Tip: To ensure that the matrices are of the appropriate dimension, use the size command. Above, we transposed $X$ after finding that rand returned it as a $3\mathrm{x}N$ matrix, when we need it to be $N \mathrm{x} 3$. Misaligned dimensions are one of the most common and frustrating errors to make in writing a program.

Now that we have created $X$ as a matrix containing a column of ones as well as three independent variables, we wish to multiply it by a vector of regression coefficients of length 4 (including the intercept) and add the normally distributed shock, $\epsilon$. For simplicity, we assume $\sigma^2=1$.

genEpsilon = Normal(0, 1)
epsilon = rand(genEpsilon,N)
trueParams = [0.1,0.5,-0.3,0.]
Y = X*trueParams + epsilon


Matrix algebra in Julia can be done as in a way comparable to Python, *(A,B), which means AxB, or in the more R-like way we used above, A*B. Then, you can click run (the little green arrow in Julia Studio) and it will perform the operations in the file above. To make sure it worked, you can now go to the Console and type,

julia> mean(Y)


and press Enter. If the code worked correctly, this should return the mean of simulated $Y$, which should be near the true intercept 0.1 (since each of the independent variables has mean zero, the true mean of $Y$ is just the intercept).

Functions in Julia: The OLS Estimator

Functions are defined in Julia using the command function, followed by the desired name of your function, and parentheses containing the arguments of the function. An end statement is required upon completion of the function definition. Indentation is required within the body of the function, and it is a good practice to explicitly include a return statement. The OLS estimator is defined with respect to any particular parameters as follows:

function OLSestimator(y,x)
estimate = inv(x'*x)*(x'*y)
return estimate
end


This function uses the dot product (*) three times, the transpose () twice, and the inverse (inv()) once. This function works for any matrices x and y with the appropriate dimensions. Once you have defined this function by running the file, you can obtain the OLS estimates of the true parameters by typing,

julia> estimates = OLSestimator(Y,X)


Because of the return statement, the parameter estimates will be returned by OLSestimator() and stored in estimates. If you compute estimates in the script, you can print them to the screen using,

println(estimates)


Finally, change the parameter defined at the beginning of your code. When N is small (say, 100), estimates will usually be further from trueParams than when N is large (say 10,000). This should be very easy to change; if you used the print statement for the estimates, just change the value of N, run the code, and see the new estimates printed to the console. In order to make your estimates reproducible (i.e., the exact same draws from the random distributions), set the random seed at the beginning of your code using,

srand(2)


where 2 is a possible seed you could choose.

Results

When I run the code above with random seed 2, I find that,

julia> estimates
4-element Array{Float64,1}:
0.11216
0.476437
-0.290574
0.0108337


so you can use this to check your results.
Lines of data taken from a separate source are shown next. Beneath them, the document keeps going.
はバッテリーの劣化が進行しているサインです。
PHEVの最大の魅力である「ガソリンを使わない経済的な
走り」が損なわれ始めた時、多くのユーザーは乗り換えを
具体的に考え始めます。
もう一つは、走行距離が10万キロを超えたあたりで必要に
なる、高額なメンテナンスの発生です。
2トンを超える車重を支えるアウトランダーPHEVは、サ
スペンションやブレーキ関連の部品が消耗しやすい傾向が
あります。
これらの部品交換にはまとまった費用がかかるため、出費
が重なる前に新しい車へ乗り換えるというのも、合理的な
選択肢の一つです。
If you are only trying to estimate OLS, you can use the built-in command linreg(), but do not include the vector of ones, as linreg() will add another vector of ones. This is why I created X_noconstant above, which is just X without a column of ones. The syntax is,

julia> linreg(X_noconstant,Y)
4-element Array{Float64,1}:
0.11216
0.476437
-0.290574
0.0108337


and the estimates are identical to those in estimates.

Getting Started: Installing Julia, Julia Studio, and Packages used in Economics

UPDATE: Julia Studio is no longer supported. Please see my more recent installation guide here.

In this post, I explain how to install Julia, Julia Studio, and 3 packages commonly used in economics on your personal computer in about 5 minutes.

Installing Julia

Unlike installing Python, it is very easy to install Julia and its packages. Simply download Julia Studio, which is the most popular IDE for Julia, and click install. This will also install the current version of the Julia language. Now, open Julia Studio. In the console, type:


julia> 2+2


and press Enter. If it returns the number 4, you have successfully installed Julia.

Installing Packages in Julia

Next, you need to install a few packages used frequently in economics. The following command will install the Distributions package, which allows you to simulate random variables and evaluate probability distribution functions. In the console, type:

julia> Pkg.add("Distributions")


Like R but unlike Python, Julia installs packages from within Julia. Also, install the packages called “DataFrames”, which is used for working with data, and “Optim”, which contains numerical optimizers.

That’s it, you should be ready to work in Julia after about 5 minutes of installations!

Why I Switched to Julia

The following story explains why I began programming in Julia. Since then, I have found that Julia improves the performance of my other econometric estimators. However, Julia has a major disadvantage in that it lacks informative documentation and tutorials, much less accumulated discussion on sites like stackoverflow. This blog is meant to record the skills I am learning in Julia over time, to serve as a tutorial for economists and others learning the Julia programming language.

Is Julia the Future of Computational Economics?

I am currently estimating a structural econometric model of game-theoretic parent-child interaction. Using the standard implementation of Python (the code is written entirely in NumPy and SciPy with data prepared by Pandas), the optimizer ran for 24 hours, then terminated due to the 5,000 iteration limit. It was converging smoothly, but never quite arrived. While waiting for the estimates last night (and growing increasingly impatient), I installed Julia and its packages, learned how to program in Julia, rewrote the estimation in Julia, and this morning successfully optimized the likelihood in Julia.

The contrast is staggering: the optimization that didn’t converge after 24 hours in Python converged after only 15 minutes in Julia while Python was still running on the same processor. Julia was already achieving a greater likelihood than Python after only 5 minutes even though Python had a 20-hour head start. They are both using the same optimization algorithm (including numerical tolerance), and the structure of the code is identical. Julia evaluates the likelihood in 0.5 seconds, while Python requires 21 seconds per evaluation, so Julia is about 40 times faster in the function evaluation, and about 100 times faster in the optimizer (I’m giving Python the benefit of the doubt even though it never converged).

The final iteration of Python was approaching the Julia optimal likelihood and getting closer; the only difference was that Julia arrived much, much more quickly. Since my next step is to bootstrap the estimator, speed is extremely important. Some practical arithmetic: on my four-core laptop, it would take two-thirds of a year to bootstrap this estimator 1,000 times, whereas Julia could do it in fewer than three days (though I’m planning to run the bootstrap in batch on the server).

I am agnostic on programming languages; I use whatever gets the answer fastest and can be reproduced most clearly, and I often use multiple languages on the same project to get the best features of each. My only claim is that Julia has taken the Python code, with minimal syntax changes, and executed the code 100 times faster for someone who had no prior experience with Julia. This was not a contrived, time-testing code; this is the estimator motivated by economic theory. The 100-fold speed increase of Julia relative to Python has been found elsewhere in computational economics.

So, is Julia the programming language of the future in structural econometrics? I’m not sure, but it seems to dominate Python and R at the moment.